>>>
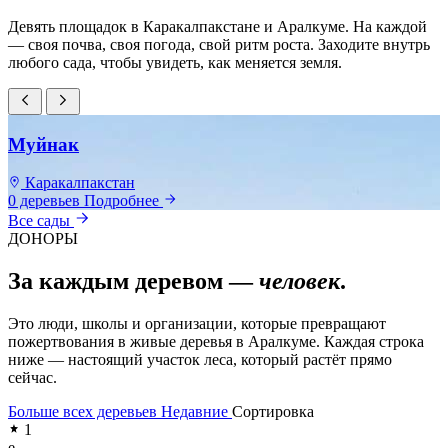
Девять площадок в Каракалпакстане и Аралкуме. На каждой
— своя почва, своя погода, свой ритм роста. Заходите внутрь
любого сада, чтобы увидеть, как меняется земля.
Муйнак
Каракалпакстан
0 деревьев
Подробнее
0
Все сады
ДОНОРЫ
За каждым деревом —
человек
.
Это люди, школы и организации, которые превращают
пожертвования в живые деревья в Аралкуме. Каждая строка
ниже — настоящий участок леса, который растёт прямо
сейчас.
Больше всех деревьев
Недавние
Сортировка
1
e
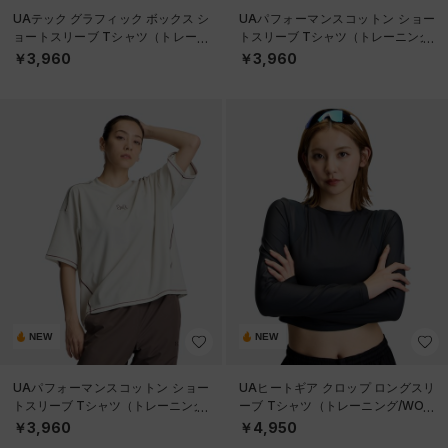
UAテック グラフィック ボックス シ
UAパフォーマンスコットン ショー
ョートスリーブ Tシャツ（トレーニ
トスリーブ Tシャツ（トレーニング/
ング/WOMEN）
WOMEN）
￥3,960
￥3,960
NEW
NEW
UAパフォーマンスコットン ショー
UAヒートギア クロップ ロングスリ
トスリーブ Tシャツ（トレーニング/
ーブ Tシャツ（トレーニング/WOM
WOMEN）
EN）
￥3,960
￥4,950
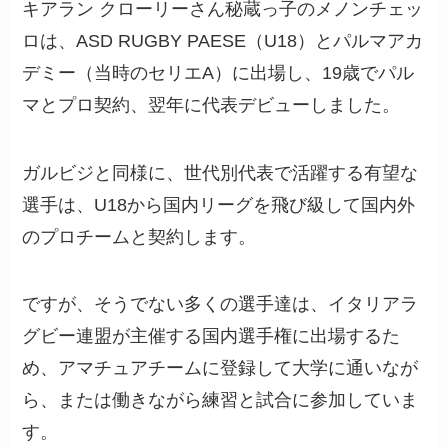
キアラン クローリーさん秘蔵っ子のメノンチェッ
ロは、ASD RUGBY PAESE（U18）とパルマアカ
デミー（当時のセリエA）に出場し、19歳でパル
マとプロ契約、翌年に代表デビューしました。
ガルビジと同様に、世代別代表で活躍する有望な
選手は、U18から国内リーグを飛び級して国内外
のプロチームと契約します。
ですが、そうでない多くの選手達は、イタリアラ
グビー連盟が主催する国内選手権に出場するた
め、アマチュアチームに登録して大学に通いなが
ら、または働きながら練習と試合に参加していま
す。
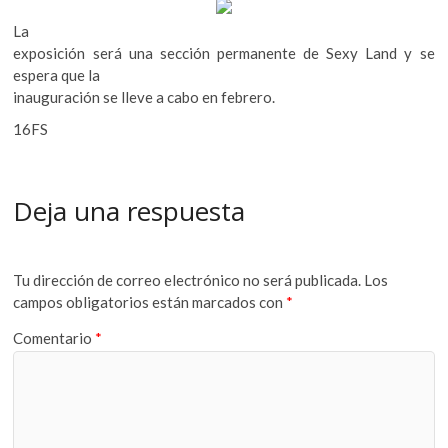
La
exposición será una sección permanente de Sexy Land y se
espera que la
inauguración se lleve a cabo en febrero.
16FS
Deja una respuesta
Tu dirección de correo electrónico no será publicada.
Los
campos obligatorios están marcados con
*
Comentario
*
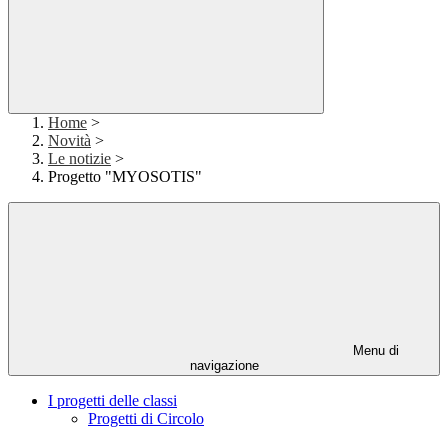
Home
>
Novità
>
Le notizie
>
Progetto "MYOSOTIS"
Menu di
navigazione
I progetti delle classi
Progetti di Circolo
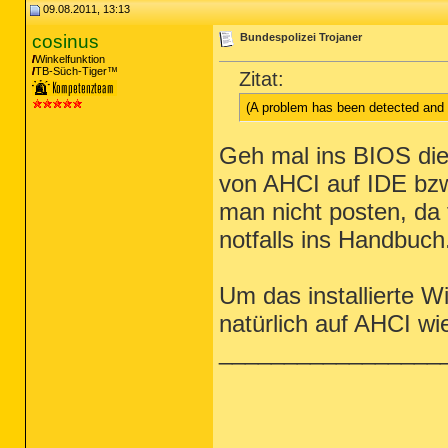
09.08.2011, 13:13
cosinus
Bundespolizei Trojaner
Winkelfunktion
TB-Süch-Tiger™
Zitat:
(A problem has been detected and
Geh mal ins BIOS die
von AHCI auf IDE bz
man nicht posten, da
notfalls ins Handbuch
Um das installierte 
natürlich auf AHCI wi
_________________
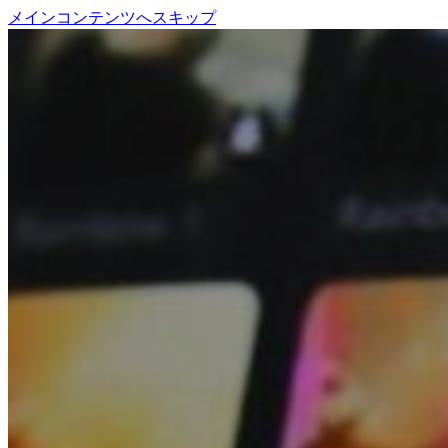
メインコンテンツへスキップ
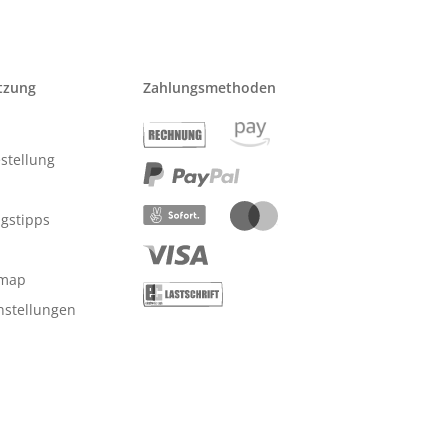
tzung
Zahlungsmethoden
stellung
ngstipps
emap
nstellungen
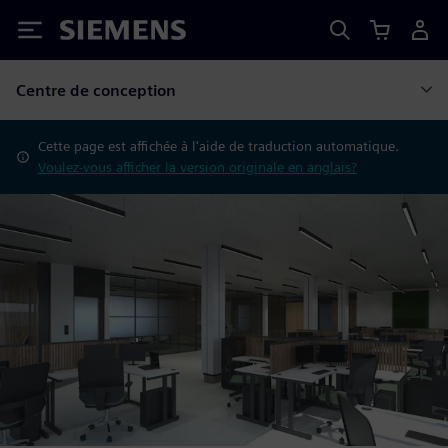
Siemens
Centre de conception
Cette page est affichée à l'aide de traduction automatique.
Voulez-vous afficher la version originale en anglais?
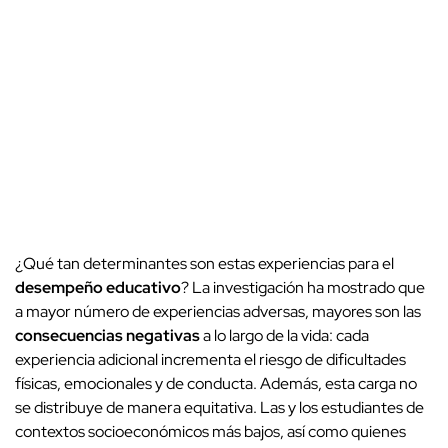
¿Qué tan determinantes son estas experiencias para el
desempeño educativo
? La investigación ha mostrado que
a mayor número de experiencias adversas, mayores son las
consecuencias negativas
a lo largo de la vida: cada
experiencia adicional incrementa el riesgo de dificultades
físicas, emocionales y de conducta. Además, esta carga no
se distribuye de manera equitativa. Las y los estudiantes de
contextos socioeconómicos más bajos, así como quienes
<<<
>>>
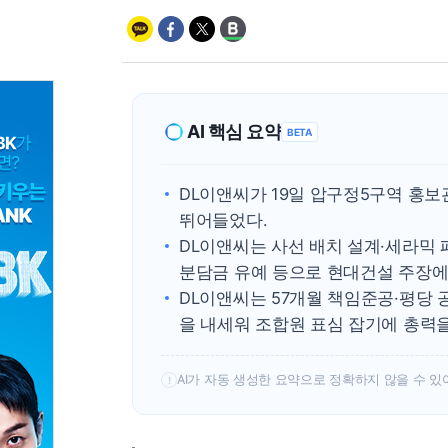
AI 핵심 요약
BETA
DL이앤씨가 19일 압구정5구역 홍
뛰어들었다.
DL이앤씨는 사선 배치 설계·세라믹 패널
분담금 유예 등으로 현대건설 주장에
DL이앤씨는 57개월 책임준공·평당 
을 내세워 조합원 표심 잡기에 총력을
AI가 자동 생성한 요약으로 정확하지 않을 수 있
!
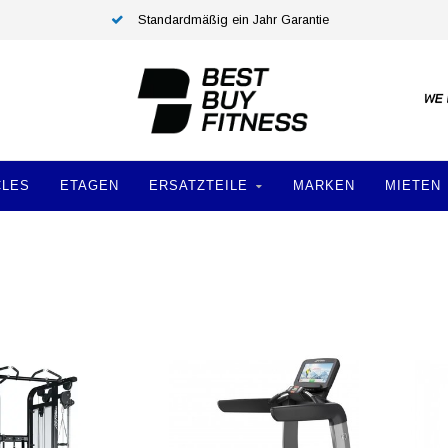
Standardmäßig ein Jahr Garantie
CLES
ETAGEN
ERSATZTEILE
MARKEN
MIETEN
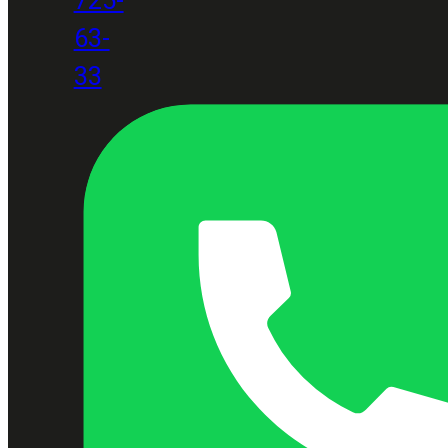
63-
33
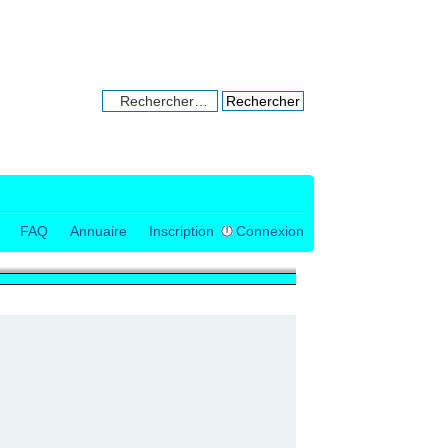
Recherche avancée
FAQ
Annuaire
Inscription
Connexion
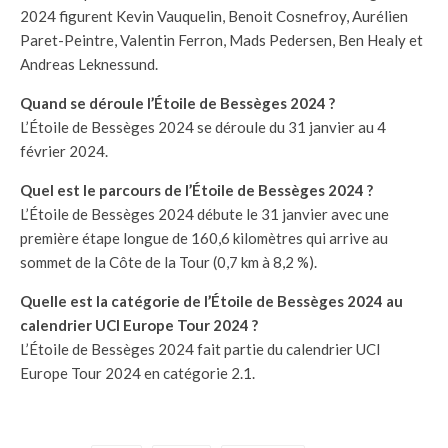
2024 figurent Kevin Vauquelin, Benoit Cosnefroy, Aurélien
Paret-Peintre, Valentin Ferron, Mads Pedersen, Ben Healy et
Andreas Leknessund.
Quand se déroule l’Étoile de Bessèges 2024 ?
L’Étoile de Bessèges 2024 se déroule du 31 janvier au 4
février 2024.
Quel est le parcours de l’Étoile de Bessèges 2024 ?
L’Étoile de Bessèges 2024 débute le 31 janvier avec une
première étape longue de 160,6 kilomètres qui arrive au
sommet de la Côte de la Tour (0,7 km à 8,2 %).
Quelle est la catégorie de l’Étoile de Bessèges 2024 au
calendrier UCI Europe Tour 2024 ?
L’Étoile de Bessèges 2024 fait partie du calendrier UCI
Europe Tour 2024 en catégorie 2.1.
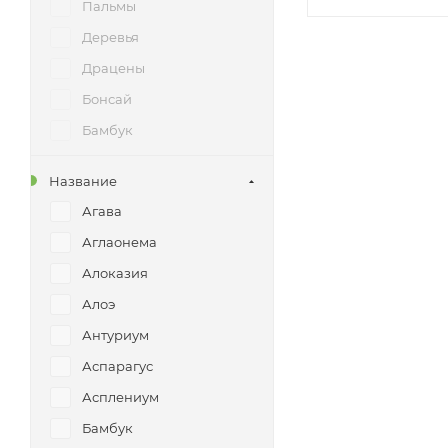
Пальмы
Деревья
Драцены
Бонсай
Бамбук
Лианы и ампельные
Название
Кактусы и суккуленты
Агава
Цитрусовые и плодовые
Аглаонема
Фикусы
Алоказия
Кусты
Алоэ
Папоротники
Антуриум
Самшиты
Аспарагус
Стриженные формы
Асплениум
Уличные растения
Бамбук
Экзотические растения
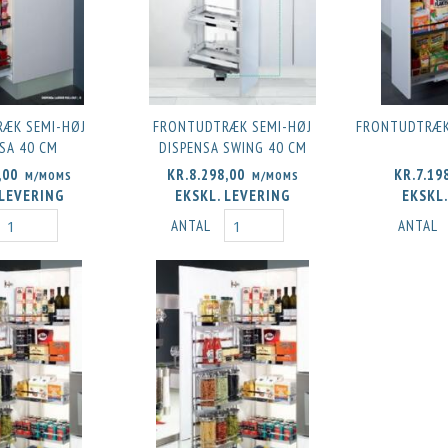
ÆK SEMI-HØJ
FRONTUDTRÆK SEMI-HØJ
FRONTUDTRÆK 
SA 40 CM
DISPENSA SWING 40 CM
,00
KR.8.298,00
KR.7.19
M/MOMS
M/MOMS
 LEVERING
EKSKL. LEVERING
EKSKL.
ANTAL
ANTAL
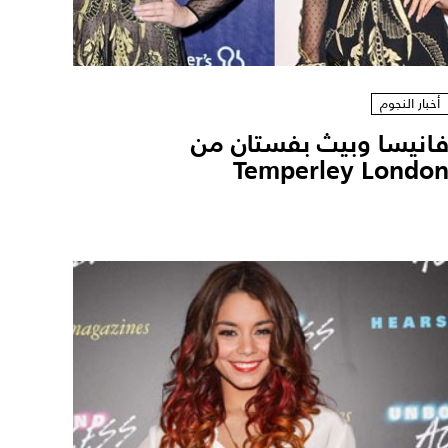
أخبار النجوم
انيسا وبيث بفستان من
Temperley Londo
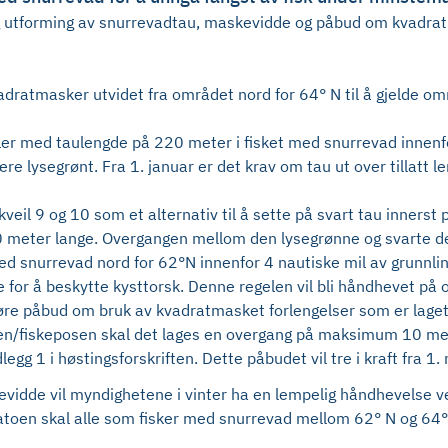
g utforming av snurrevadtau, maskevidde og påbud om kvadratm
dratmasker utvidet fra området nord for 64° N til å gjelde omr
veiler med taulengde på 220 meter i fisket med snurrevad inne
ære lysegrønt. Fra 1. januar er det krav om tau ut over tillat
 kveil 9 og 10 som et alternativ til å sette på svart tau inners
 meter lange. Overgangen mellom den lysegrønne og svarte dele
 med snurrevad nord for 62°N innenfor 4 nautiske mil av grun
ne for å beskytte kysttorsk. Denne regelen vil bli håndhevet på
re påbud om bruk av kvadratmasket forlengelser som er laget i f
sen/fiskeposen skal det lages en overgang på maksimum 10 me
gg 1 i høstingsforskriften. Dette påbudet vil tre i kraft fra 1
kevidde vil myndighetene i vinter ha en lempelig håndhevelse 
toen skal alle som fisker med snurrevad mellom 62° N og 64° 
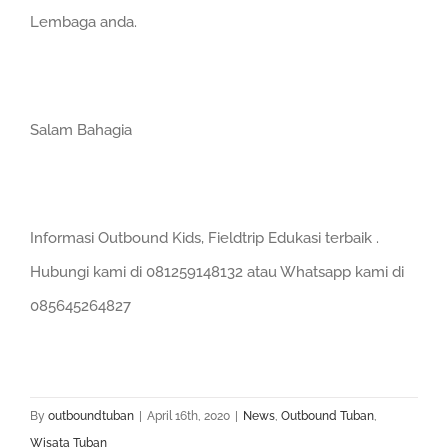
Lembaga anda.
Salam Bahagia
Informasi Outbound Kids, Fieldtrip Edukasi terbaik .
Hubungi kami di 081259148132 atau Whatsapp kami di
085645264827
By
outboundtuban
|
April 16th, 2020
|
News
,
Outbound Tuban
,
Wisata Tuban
<<<
>>>
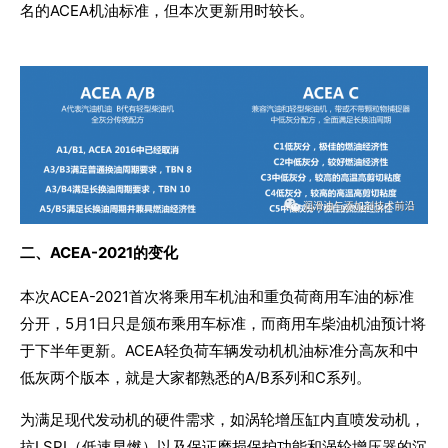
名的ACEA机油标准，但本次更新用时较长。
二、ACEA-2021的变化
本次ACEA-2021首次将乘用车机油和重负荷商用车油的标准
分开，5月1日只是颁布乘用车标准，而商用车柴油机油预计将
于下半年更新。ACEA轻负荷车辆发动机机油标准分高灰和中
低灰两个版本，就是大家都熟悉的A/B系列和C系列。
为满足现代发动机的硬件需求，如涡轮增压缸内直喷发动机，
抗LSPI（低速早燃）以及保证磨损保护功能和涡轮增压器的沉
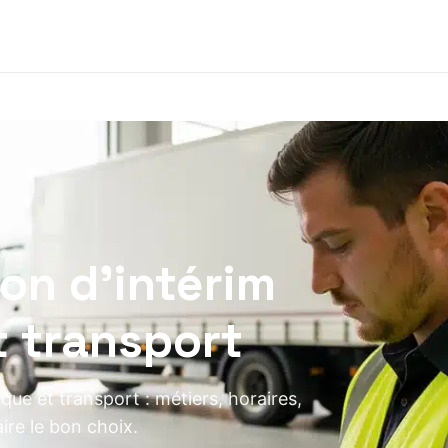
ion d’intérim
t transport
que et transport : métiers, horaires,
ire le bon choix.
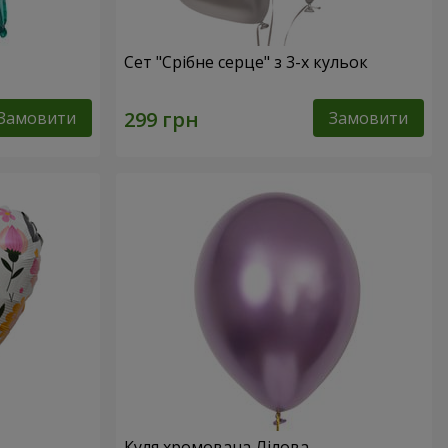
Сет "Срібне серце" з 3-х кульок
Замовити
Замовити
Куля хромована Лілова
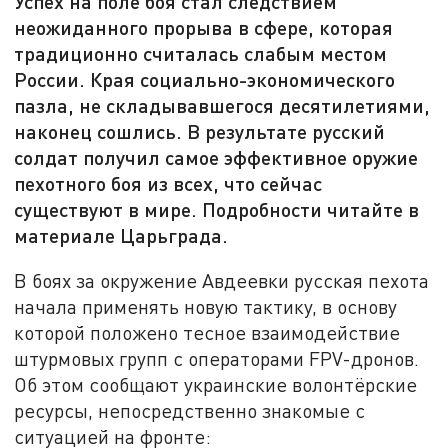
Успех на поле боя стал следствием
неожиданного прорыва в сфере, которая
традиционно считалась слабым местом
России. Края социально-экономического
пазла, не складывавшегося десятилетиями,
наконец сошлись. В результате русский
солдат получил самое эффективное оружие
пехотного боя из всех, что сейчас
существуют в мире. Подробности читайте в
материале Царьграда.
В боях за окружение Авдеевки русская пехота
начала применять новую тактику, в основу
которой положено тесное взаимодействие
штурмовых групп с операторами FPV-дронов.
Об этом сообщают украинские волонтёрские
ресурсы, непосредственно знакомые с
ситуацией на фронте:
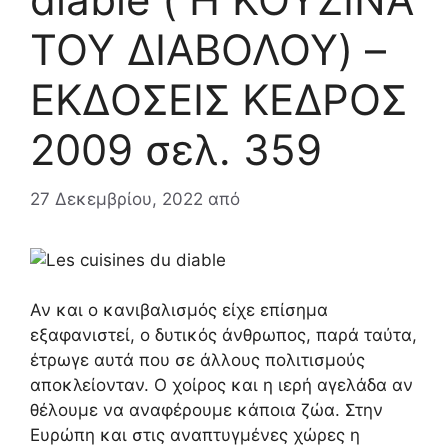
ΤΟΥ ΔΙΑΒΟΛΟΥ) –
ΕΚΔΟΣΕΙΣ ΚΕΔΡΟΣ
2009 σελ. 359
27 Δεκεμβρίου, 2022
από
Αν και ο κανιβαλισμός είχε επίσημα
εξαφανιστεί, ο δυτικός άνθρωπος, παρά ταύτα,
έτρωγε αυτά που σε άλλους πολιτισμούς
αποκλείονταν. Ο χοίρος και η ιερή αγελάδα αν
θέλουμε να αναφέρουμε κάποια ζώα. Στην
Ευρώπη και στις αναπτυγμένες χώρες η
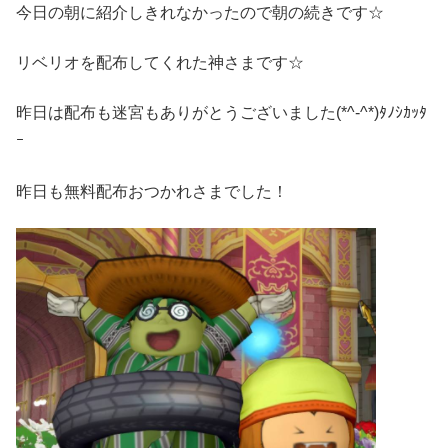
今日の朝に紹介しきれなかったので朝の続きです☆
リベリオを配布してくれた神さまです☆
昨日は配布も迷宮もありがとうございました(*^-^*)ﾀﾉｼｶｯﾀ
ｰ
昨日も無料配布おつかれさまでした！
<<<
### To do
Show every line of the listing containing the string "Bessèges" by copying it.

### Task answer
Quand se déroule l’Étoile de Bessèges 2024 ?
L’Étoile de Bessèges 2024 se déroule du 31 janvier au 4
Quel est le parcours de l’Étoile de Bessèges 2024 ?
L’Étoile de Bessèges 2024 débute le 31 janvier avec une
Quelle est la catégorie de l’Étoile de Bessèges 2024 au
L’Étoile de Bessèges 2024 fait partie du calendrier UCI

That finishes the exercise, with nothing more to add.